*WORK ORDER*:
Which lines run from the one containing "Render at 304×304." through the last line of the records? Copy them exactly, leaving pictures out.

*DATA*:
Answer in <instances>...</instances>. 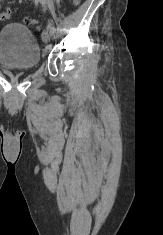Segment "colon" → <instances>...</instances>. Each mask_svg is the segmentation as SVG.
<instances>
[{"instance_id": "colon-1", "label": "colon", "mask_w": 163, "mask_h": 235, "mask_svg": "<svg viewBox=\"0 0 163 235\" xmlns=\"http://www.w3.org/2000/svg\"><path fill=\"white\" fill-rule=\"evenodd\" d=\"M73 3L75 5H78L80 3V0H73ZM11 14H12L11 10L7 9L6 11H4L3 13L0 14V20H7V19H9L11 17ZM24 22L26 24L30 25V24H34L35 21L32 18H30V17H26L24 19Z\"/></svg>"}]
</instances>
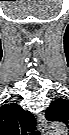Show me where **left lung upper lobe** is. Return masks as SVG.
Wrapping results in <instances>:
<instances>
[{
  "mask_svg": "<svg viewBox=\"0 0 69 135\" xmlns=\"http://www.w3.org/2000/svg\"><path fill=\"white\" fill-rule=\"evenodd\" d=\"M49 121H63L67 123L69 118V101L57 99L53 101L45 112Z\"/></svg>",
  "mask_w": 69,
  "mask_h": 135,
  "instance_id": "1",
  "label": "left lung upper lobe"
}]
</instances>
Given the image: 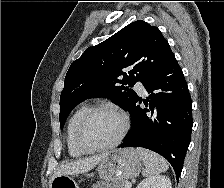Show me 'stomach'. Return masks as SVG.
Listing matches in <instances>:
<instances>
[{
    "label": "stomach",
    "instance_id": "1",
    "mask_svg": "<svg viewBox=\"0 0 224 188\" xmlns=\"http://www.w3.org/2000/svg\"><path fill=\"white\" fill-rule=\"evenodd\" d=\"M142 159L133 148L114 149L98 163L97 171L106 181L123 182L139 175ZM50 188H79L70 175L54 177Z\"/></svg>",
    "mask_w": 224,
    "mask_h": 188
}]
</instances>
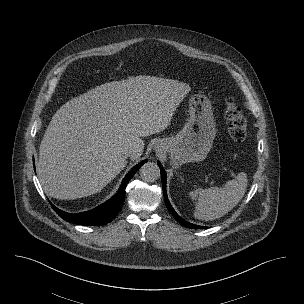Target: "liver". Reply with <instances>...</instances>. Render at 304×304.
Returning a JSON list of instances; mask_svg holds the SVG:
<instances>
[{"label":"liver","instance_id":"1","mask_svg":"<svg viewBox=\"0 0 304 304\" xmlns=\"http://www.w3.org/2000/svg\"><path fill=\"white\" fill-rule=\"evenodd\" d=\"M188 84L140 75L97 86L53 115L36 169L45 193L71 200L95 194L126 166V150L168 127Z\"/></svg>","mask_w":304,"mask_h":304}]
</instances>
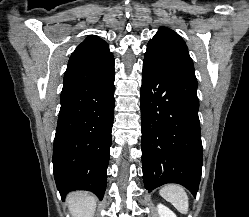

*ANSWER TO THIS TASK*:
Target: "liver". Reply with <instances>...</instances>. Render at 304×304.
Returning a JSON list of instances; mask_svg holds the SVG:
<instances>
[{"label":"liver","instance_id":"1","mask_svg":"<svg viewBox=\"0 0 304 304\" xmlns=\"http://www.w3.org/2000/svg\"><path fill=\"white\" fill-rule=\"evenodd\" d=\"M188 84L140 75L97 86L53 115L36 169L45 193L71 200L95 194L126 166V150L168 127Z\"/></svg>","mask_w":304,"mask_h":304}]
</instances>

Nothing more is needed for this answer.